This time we will recode the variables using the "Into Different Variables..." option. Select the variables to be recoded (atcp01 and atcp04) and move them to the Input Variable->Output Variable: box. Select the variable atcp01 -> ?. The Output Variable  Name: and Label: boxes will open. Enter a name for the new variable, say atcp01r. You can use any label you wish. You could enter the recode values, e.g., 1=5, 2=4, 3=3, 4=2, 5=1. Or the label could state that the variable was the "recoded value of atcp01." There is no option to automatically add a label as there was in the compute transformation dialog box. Then enter name and label for the other variable.

Next, go to the Old and New Values... dialog box and enter the values as we did in the previous section. The time you will need to enter the recode for 3, 3 --> 3.

The syntax for this recode uses the key word "into" to define the new variable(s) -

RECODE
atcp01 atcp04
(1=5)(2=4)(3=3)(4=2)(5=1)INTO atcp01r atcp04r .

The results of the recode of first input variable (actp01) will be placed in the first output variable (atcp01r). Similarly, the results of the recode of the second input variable (atcp04) will be placed in the second output variable (atcp04r), and so forth.

After running the recode command the new variables, atcp01r and atcp04r will appear in the data editor. You can now compute the sum using the recoded variables -

COMPUTE atcp1_4 = sum.4(atcp01r, atcp02, atcp03, atcp04r).

The data in the Data Editor should now look like the data in Table 5.

Table 5. The Values in recode.sav.
 id age ses atcp01 atcp02 atcp03 atcp04 atcp01r atcp04r atcp1_4
1
2
3
4
5
6
7
8
27
21
18
99
47
.
23
65
Middle
Upper
 Lower

Middle
 Lower
Upper
 Lower
5
1
1
5
3
4
.
9
1
5
9
5
9
1
.
4
1
5
9
4
3
.
.
2
5
1
9
3
5
9
.
9
1.00
5.00
5.00
1.00
3.00
2.00
.
.
1.00
5.00
.
3.00
1.00
.
.
.
4.00
20.00
.
13.00
.
.
.
.

Because atcp01r and atcp04r are new variables, they have no value labels and no user missing values (see the SPSS Variables utility to check out the variable names, variable types, labels, and missing values). If you wish you can add value labels and missing values using the Define Variables... dialog box.

The default variable type for the newly created numeric variables, atcp01r, atcp04r, and atcp1_4, is numeric 8.2. Furthermore, whenever you create a new numeric variable, all of its values are initially set to system missing.

Recall that values that are not explicitly mentioned in the RECODE command are not changed. That rule still applies when you are recoding into a different variable. Any old value that is not explicitly mentioned is not recoded, therefore the corresponding value in the new output variable remains as system missing. In this example the 9's (the user-defined missing values) were not recoded so all 9's are system missing in the newly created variables atcp01r and atcp04r. Similarly, the old system missing values were not explicitly recoded so the result remains at system missing in the newly created output variables.
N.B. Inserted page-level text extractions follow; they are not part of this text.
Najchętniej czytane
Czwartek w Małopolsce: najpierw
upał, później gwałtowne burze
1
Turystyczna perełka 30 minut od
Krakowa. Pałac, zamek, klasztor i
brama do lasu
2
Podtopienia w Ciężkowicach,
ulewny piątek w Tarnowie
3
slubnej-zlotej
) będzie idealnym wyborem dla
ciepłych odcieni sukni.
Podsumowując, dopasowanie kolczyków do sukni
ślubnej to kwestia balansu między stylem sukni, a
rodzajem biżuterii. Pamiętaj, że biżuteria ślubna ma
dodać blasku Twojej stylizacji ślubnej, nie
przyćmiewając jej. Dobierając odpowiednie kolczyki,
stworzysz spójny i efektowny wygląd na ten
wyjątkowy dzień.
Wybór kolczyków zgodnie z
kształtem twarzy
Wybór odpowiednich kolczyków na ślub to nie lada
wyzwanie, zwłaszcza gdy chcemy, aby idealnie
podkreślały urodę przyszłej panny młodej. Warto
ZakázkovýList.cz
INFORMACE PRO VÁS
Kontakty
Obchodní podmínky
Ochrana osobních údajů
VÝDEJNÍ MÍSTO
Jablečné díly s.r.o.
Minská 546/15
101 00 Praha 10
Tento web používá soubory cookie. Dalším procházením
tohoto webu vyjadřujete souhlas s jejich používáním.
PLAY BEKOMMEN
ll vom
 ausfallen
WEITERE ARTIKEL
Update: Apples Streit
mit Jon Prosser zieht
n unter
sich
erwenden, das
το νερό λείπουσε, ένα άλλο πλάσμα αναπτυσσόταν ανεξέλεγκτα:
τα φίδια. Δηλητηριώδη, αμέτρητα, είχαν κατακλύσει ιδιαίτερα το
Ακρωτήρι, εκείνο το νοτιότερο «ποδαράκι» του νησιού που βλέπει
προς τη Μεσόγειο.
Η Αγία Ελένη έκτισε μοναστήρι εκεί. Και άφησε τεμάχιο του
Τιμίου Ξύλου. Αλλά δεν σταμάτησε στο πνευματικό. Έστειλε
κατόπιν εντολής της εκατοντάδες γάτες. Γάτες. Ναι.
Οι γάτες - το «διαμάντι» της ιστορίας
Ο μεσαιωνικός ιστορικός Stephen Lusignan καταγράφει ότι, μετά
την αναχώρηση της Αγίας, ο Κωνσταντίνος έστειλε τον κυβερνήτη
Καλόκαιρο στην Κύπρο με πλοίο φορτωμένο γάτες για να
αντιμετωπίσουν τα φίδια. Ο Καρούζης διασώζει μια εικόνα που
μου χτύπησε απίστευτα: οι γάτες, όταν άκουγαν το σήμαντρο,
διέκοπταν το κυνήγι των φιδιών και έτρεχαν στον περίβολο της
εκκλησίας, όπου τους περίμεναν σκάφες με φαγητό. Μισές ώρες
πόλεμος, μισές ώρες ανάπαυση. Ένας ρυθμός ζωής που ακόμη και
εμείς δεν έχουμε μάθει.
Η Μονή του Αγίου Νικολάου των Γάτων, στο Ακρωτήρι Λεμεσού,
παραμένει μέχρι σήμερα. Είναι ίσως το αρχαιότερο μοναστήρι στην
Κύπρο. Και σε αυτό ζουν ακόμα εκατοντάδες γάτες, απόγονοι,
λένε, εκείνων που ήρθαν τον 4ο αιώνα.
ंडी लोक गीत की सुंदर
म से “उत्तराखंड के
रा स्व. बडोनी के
(Technically, the recode outcome variable does not have to be a new variable, although in most instances you will want to create a new variable. If the outcome variable already exists in the data editor, then what happens if an old value is not mentioned in the recode? The corresponding value in the outcome variable is not changed.)

top


5. Recode a Range of Values

The previous example recoded values on a one-to-one basis. The keywords lowest, highest, and through can be used to recode a range of values.

You should pay attention to what happens to user- and system-missing values in these examples.

Suppose you wanted to know if people below the median age responded differently than people at or above the median age. You could recode the age variable into two levels, those at or below the median age and those above median age and use the recoded variable in a t-test or an analysis of variance. Again, suppose the median age was 28.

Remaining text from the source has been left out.